The company made the offer in January after the Overseas Investment Office knocked back Hong Kong firm Natural Dairy’s application. Pengxin, which also needs OIO approval, would buy 16 of the Crafar family’s farms, along with related assets and livestock, and upgrade the farms over the next two years.
It plans to lift milk production by 10% after three years, according to a statement from its local subsidiary.
Pengxin wants to continue supplying raw milk to exporter Fonterra Co-operative Group, and also enter into partnerships with North Island processing plants to produce high quality dairy products, such as baby formula, ice cream and cheese, targeting Chinese consumers.

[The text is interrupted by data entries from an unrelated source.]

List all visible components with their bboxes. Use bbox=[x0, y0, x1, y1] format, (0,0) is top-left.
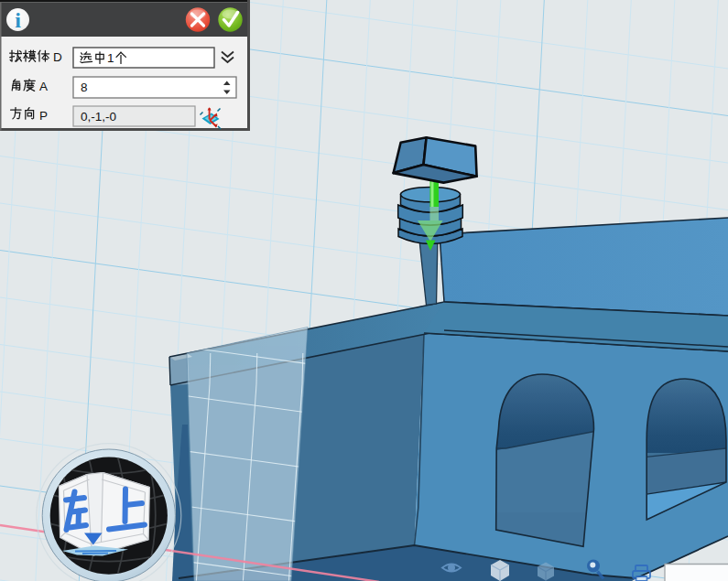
svg-text:0,-1,-0: 0,-1,-0 bbox=[81, 110, 116, 124]
svg-text:A: A bbox=[39, 80, 48, 93]
svg-text:8: 8 bbox=[81, 81, 88, 94]
svg-text:i: i bbox=[15, 8, 21, 32]
svg-text:1: 1 bbox=[107, 51, 114, 65]
svg-text:D: D bbox=[53, 50, 62, 64]
svg-text:P: P bbox=[39, 109, 48, 123]
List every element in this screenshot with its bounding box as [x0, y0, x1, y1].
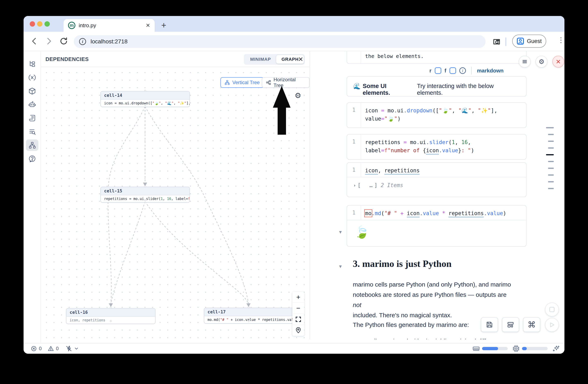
code-line: mo.md("# " + icon.value * repetitions.va… — [365, 209, 524, 217]
notebook-settings-button[interactable]: ⚙ — [536, 56, 547, 68]
gear-icon: ⚙ — [539, 58, 545, 65]
notebook-shutdown-button[interactable]: ✕ — [552, 56, 564, 68]
stop-button[interactable] — [545, 303, 559, 316]
site-info-icon[interactable]: i — [79, 38, 86, 45]
edge-cell15-cell17 — [145, 201, 249, 304]
layout-button[interactable] — [502, 317, 519, 332]
code-cell-slider[interactable]: 1 repetitions = mo.ui.slider(1, 16, labe… — [347, 134, 526, 160]
markdown-cell-controls: r f i markdown — [347, 65, 526, 77]
r-toggle-label: r — [429, 68, 431, 74]
leaf-output-emoji: 🍃 — [355, 225, 369, 239]
items-count-label: 2 Items — [381, 182, 403, 188]
warnings-indicator[interactable]: 0 — [48, 344, 59, 354]
browser-tab[interactable]: m intro.py ✕ — [63, 19, 155, 32]
f-toggle-checkbox[interactable] — [449, 67, 456, 74]
minimap-cell-marker[interactable] — [548, 134, 554, 135]
cell-divider — [347, 220, 526, 220]
reload-icon[interactable] — [59, 36, 69, 46]
cpu-progress-bar — [522, 347, 548, 350]
bracket-open: [ — [357, 182, 361, 188]
sidebar-item-packages[interactable] — [26, 85, 38, 97]
vertical-tree-button[interactable]: Vertical Tree — [220, 77, 264, 88]
arrowhead-cell16 — [109, 303, 113, 307]
node-code: mo.md("# " + icon.value * repetitions.va… — [204, 316, 294, 323]
line-number: 1 — [347, 206, 361, 220]
graph-settings-icon[interactable]: ⚙ — [294, 91, 301, 100]
language-label[interactable]: markdown — [477, 68, 504, 74]
sidebar-item-help[interactable] — [26, 153, 38, 164]
graph-edges — [41, 67, 310, 339]
errors-indicator[interactable]: 0 — [31, 344, 42, 354]
ellipsis: … — [369, 182, 373, 188]
node-port — [144, 104, 146, 106]
browser-toolbar: i localhost:2718 Guest ⋮ — [23, 32, 565, 51]
expander-icon[interactable]: › — [353, 183, 356, 188]
sidebar-item-dependency-graph[interactable] — [26, 139, 38, 151]
run-mode-indicator[interactable] — [65, 344, 79, 354]
minimap-cell-marker[interactable] — [548, 168, 554, 169]
save-button[interactable] — [481, 317, 498, 332]
panel-close-icon[interactable]: ✕ — [298, 56, 303, 63]
back-icon[interactable] — [29, 36, 39, 46]
minimap-cell-marker[interactable] — [548, 181, 554, 182]
info-icon[interactable]: i — [459, 67, 466, 74]
tab-search-icon[interactable] — [492, 37, 502, 46]
minimap-cell-marker[interactable] — [548, 147, 554, 149]
ram-progress-bar — [482, 347, 508, 350]
sidebar-item-variables[interactable] — [26, 72, 38, 83]
minimap-cell-marker[interactable] — [548, 161, 554, 162]
new-tab-button[interactable]: + — [161, 20, 166, 30]
sidebar-item-file-explorer[interactable] — [26, 58, 38, 70]
ram-usage — [472, 344, 508, 354]
cell-minimap[interactable] — [546, 127, 554, 191]
node-port — [144, 185, 146, 187]
node-port — [144, 200, 146, 201]
zoom-out-button[interactable]: − — [292, 303, 304, 314]
locate-button[interactable] — [292, 325, 304, 336]
code-cell-markdown-expr[interactable]: 1 mo.md("# " + icon.value * repetitions.… — [347, 205, 526, 247]
profile-avatar-icon — [517, 38, 524, 45]
markdown-cell[interactable]: 1 ""🌊 Some UI elements.** Try interactin… — [347, 51, 526, 64]
graph-canvas[interactable]: Vertical Tree Horizontal Tree ⚙ cell-14 … — [41, 67, 310, 339]
collapse-section-icon[interactable]: ▾ — [339, 263, 342, 269]
notebook-menu-button[interactable] — [519, 56, 531, 68]
sidebar-item-scratchpad[interactable] — [26, 112, 38, 124]
section-heading: 3. marimo is just Python — [353, 258, 452, 269]
window-minimize-button[interactable] — [37, 21, 42, 27]
forward-icon[interactable] — [44, 36, 54, 46]
browser-window: m intro.py ✕ + i localhost:2718 — [23, 16, 565, 354]
shortcuts-button[interactable]: ⌘ — [523, 317, 540, 332]
run-button[interactable] — [545, 318, 559, 332]
r-toggle-checkbox[interactable] — [435, 67, 441, 74]
minimap-cell-marker[interactable] — [548, 141, 554, 142]
minimap-cell-marker[interactable] — [546, 127, 554, 128]
line-number: 1 — [347, 163, 361, 177]
url-bar[interactable]: i localhost:2718 — [74, 35, 485, 48]
tab-close-icon[interactable]: ✕ — [146, 22, 150, 29]
code-cell-dropdown[interactable]: 1 icon = mo.ui.dropdown(["🍃", "🌊", "✨"],… — [347, 102, 526, 128]
markdown-output: 🌊 Some UI elements. Try interacting with… — [347, 76, 526, 96]
errors-count: 0 — [39, 346, 42, 351]
edge-cell14-cell16 — [108, 106, 145, 304]
minimap-cell-marker[interactable] — [546, 154, 554, 155]
collapse-output-icon[interactable]: ▾ — [339, 229, 342, 235]
ai-assistant-button[interactable] — [552, 344, 560, 354]
toggle-minimap[interactable]: MINIMAP — [245, 55, 276, 64]
node-title: cell-17 — [204, 308, 294, 316]
browser-menu-icon[interactable]: ⋮ — [557, 36, 565, 44]
window-close-button[interactable] — [30, 21, 35, 27]
code-line: the below elements. — [365, 52, 524, 61]
minimap-cell-marker[interactable] — [548, 188, 554, 189]
code-line: repetitions = mo.ui.slider(1, 16, — [365, 138, 524, 146]
minimap-cell-marker[interactable] — [548, 174, 554, 176]
sidebar-item-logs[interactable] — [26, 126, 38, 137]
screenshot-stage: m intro.py ✕ + i localhost:2718 — [0, 0, 588, 384]
zoom-in-button[interactable]: + — [292, 292, 304, 303]
code-line: value="🍃") — [365, 115, 524, 123]
profile-button[interactable]: Guest — [512, 35, 546, 48]
sidebar-item-ai-assistant[interactable] — [26, 99, 38, 110]
fit-view-button[interactable] — [292, 314, 304, 325]
window-zoom-button[interactable] — [44, 21, 50, 27]
close-icon: ✕ — [556, 58, 561, 65]
code-cell-tuple[interactable]: 1 icon, repetitions › [ … ] 2 Items — [347, 162, 526, 197]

“New Zealand can benefit from supplying the Asian market with new added-value products,” spokesman Cedric Allen said in a statement.
The failed bid by Natural Dairy to buy 20 farms, including the 16 Crafar farms, forced the government to tighten restrictions on the sale of rural land to offshore investors, amid a wave of opposition from groups as diverse as the Green Party and Federated Farmers.
Still, that hasn’t deterred Pengxin, which Allen said may be interested in other local investments or facilitating exports into Asia.
Pengxin was established in 1997. Its website lists bio-energy businesses in Cambodia, Bolivia and Argentina growing soybean, corn and palm covering some 125,000 hectares.
The farms will be run by local subsidiary Milk New Zealand Holding.